Reproduce the records exactly, beginning with their first line and ending with the line that contains "ệt Nam sau ngày thống nhất đất nước", and output nothing more.

[Data records]
'''
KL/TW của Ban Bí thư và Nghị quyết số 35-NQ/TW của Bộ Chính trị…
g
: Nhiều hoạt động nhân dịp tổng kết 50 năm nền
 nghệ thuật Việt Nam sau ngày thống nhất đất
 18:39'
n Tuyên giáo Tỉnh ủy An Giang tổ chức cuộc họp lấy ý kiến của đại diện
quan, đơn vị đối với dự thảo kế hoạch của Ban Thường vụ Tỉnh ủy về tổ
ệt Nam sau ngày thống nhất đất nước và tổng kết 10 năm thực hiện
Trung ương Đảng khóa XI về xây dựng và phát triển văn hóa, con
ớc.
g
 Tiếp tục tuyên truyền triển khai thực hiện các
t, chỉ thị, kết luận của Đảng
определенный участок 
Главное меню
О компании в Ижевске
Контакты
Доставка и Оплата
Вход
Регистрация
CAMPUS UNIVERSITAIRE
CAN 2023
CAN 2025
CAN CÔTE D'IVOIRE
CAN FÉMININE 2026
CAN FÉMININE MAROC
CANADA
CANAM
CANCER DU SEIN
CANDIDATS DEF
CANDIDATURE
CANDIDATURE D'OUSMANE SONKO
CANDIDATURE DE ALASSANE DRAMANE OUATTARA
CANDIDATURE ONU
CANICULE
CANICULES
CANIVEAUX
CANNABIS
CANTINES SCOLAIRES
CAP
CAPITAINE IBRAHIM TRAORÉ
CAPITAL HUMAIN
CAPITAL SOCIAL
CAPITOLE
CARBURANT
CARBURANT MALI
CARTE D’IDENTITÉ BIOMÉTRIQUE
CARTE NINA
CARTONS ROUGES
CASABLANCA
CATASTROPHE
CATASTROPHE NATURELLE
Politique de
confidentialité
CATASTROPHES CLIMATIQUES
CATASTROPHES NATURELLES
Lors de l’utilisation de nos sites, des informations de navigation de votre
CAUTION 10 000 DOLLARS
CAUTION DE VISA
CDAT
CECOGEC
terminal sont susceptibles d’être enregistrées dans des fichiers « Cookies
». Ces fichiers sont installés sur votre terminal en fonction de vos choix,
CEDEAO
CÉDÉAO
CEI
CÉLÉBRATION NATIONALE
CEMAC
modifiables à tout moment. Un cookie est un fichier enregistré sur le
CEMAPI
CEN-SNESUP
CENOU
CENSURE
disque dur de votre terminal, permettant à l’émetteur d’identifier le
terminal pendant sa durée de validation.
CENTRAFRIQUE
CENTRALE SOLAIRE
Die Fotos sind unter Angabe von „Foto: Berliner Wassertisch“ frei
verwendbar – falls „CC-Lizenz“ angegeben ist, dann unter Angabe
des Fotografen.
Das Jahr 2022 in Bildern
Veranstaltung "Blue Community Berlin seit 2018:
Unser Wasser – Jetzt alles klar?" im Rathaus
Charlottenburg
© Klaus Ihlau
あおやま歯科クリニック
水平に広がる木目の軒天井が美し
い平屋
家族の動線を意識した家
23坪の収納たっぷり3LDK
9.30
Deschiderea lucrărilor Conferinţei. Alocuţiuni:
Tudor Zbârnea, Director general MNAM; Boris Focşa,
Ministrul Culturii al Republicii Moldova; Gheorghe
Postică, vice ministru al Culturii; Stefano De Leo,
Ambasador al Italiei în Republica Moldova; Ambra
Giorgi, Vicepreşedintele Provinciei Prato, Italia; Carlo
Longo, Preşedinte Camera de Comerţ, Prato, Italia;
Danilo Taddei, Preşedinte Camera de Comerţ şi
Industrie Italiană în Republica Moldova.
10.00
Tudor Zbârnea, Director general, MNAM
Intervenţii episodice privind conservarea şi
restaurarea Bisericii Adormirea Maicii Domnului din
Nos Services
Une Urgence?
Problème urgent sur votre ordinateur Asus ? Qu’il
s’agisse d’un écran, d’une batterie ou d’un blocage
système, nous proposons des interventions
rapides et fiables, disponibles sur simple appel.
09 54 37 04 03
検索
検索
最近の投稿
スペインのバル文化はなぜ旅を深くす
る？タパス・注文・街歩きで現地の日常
'''
> _Response area_
KL/TW của Ban Bí thư và Nghị quyết số 35-NQ/TW của Bộ Chính trị…
g
: Nhiều hoạt động nhân dịp tổng kết 50 năm nền
 nghệ thuật Việt Nam sau ngày thống nhất đất
 18:39'
n Tuyên giáo Tỉnh ủy An Giang tổ chức cuộc họp lấy ý kiến của đại diện
quan, đơn vị đối với dự thảo kế hoạch của Ban Thường vụ Tỉnh ủy về tổ
ệt Nam sau ngày thống nhất đất nước và tổng kết 10 năm thực hiện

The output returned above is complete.